CloudWalk is a fintech company focused on reimagining financial services through AI, blockchain, and thoughtful design.
The company is seeking a Machine Learning Engineer to manage and enhance their distributed training pipeline for large language models.
The role involves working within a GPU cluster to assist researchers in training and scaling foundation models using frameworks such as Hugging Face Transformers, Accelerate, DeepSpeed, and FSDP.
Responsibilities include owning the architecture and maintenance of the distributed training pipeline, training LLMs, designing and debugging multi-node/multi-GPU training runs, optimizing training performance, managing experiment tracking, and building reusable training templates.
The position emphasizes building and scaling systems to facilitate efficient, resilient, and reproducible training runs, rather than conducting research.
Requirements:
Expertise in distributed training is required, with experience in DeepSpeed, FSDP, or Hugging Face Accelerate in real-world multi-GPU or multi-node setups.
A strong background in PyTorch is necessary, including the ability to write custom training loops, schedulers, or callbacks.
Familiarity with the Hugging Face stack, including Transformers, Datasets, and Accelerate, is essential.
Candidates must possess infrastructure literacy, understanding how GPUs, containers, and job schedulers interact, and be able to debug cluster issues and memory bottlenecks.

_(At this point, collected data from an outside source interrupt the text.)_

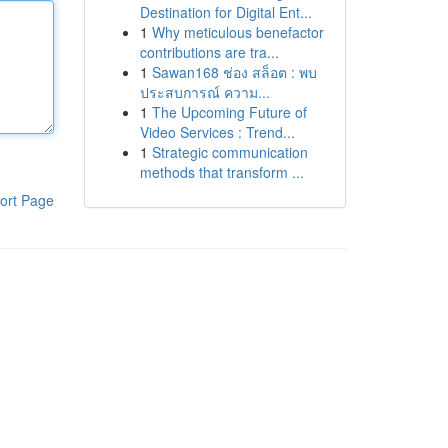
Destination for Digital Ent...
1
Why meticulous benefactor
contributions are tra...
1
Sawan168 ช่อง สล็อต : พบ
ประสบการณ์ ความ...
1
The Upcoming Future of
Video Services : Trend...
1
Strategic communication
methods that transform ...
ort Page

A resilience mindset is important, with the ability to write code that can checkpoint, resume, and log correctly under failure conditions.
The ideal candidate should be a collaborative builder, willing to improve others' scripts and enhance training efficiency.
Benefits:
The position offers the opportunity to work with cutting-edge technology in a dynamic fintech environment.
Employees will have the chance to collaborate closely with researchers and other teams to drive innovation in machine learning.
The role provides a platform for professional growth in distributed training and large language model development.
CloudWalk promotes a culture of resilience and collaboration, fostering an environment where team members can learn from each other and improve their skills.